The discussion then went on with cutting off the legacy support wouldn't make much difference (since it affects little silicon, is mostly implemented in microcode nowadays that has no cost etc.), that previous efforts to sell clean implementations without any legacy support failed in the market (80376 back in 1989...) and that all the legacy stuff can be safely be ignored (until it isn't).

Another lesser strand of the discussion mentioned that x86 (since Pentium Pro back in 1995) no longer is CISC internally, with x86 and ARM both effectively being RISC based. So the whole supposed competitive disadvantage of x86 compared to ARM would boil down to the CISC decoder frontend x86 requires to run any code and ARM obviously doesn't need. The obvious solution to open the internal instruction set has been shot down as not being in the interest of Intel and AMD as they would want to make internal optimizations without affecting any code. And even if that weren't the case the x86 legacy compatibility would just end up being replaced with some unrelated instruction set not designed for public consumption.
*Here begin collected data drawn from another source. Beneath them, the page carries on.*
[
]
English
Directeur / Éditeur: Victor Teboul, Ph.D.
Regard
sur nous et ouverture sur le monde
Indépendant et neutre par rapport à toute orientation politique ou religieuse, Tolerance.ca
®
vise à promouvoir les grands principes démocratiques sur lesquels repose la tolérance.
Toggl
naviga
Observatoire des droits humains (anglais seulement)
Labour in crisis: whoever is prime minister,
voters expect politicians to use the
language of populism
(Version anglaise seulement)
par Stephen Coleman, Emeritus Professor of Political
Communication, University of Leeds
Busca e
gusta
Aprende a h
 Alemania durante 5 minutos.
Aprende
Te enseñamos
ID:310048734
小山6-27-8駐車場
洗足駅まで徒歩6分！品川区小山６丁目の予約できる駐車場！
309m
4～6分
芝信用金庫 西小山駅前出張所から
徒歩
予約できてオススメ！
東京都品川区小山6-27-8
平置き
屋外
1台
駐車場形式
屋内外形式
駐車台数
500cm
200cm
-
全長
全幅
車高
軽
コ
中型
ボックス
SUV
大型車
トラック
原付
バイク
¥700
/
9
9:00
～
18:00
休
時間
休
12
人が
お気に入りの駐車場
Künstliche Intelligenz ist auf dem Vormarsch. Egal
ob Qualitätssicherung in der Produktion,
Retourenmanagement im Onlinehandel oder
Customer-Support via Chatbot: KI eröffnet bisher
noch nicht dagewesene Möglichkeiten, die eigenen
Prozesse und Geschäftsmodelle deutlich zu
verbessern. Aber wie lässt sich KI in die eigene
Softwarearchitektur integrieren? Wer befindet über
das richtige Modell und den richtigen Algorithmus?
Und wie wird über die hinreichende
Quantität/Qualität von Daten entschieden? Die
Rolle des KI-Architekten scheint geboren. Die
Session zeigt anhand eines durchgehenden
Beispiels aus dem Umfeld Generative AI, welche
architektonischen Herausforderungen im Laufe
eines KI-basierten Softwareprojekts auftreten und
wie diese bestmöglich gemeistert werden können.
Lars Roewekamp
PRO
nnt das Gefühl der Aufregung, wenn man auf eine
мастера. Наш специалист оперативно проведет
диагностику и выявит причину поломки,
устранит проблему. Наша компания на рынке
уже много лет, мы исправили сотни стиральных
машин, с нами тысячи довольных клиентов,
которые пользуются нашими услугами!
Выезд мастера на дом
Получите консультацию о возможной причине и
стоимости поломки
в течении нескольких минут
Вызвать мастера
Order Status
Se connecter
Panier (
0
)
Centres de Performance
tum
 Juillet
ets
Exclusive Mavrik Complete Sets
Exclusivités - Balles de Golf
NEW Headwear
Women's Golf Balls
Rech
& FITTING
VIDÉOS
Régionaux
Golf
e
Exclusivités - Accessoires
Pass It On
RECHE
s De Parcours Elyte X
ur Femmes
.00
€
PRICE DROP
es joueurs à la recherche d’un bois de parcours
To close this post I propose that the CISC decoder frontend is indeed the "only" disadvantage of x86 that Intel and AMD can actually do something about* without actually moving away from x86 itself. I image a solution to that would be extending x86 in a way that allows minimizing the penalty and limitations the existence of the CISC decoder frontend introduces for the core designs as a whole. Anybody have an idea how that could look like?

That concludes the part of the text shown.